_Exercise aim_:
Each line of the listing below must be retyped exactly, with images left out.

_Dataset content_:
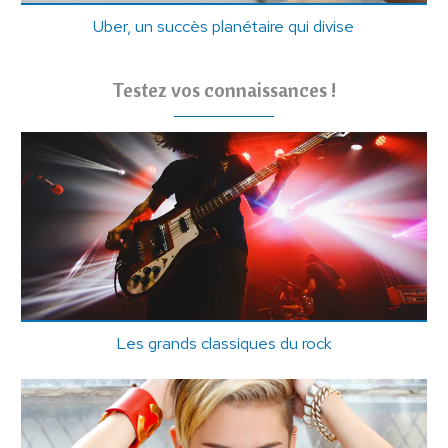
Uber, un succès planétaire qui divise
Testez vos connaissances !
Les grands classiques du rock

_Output of the task_:
Uber, un succès planétaire qui divise
Testez vos connaissances !
Les grands classiques du rock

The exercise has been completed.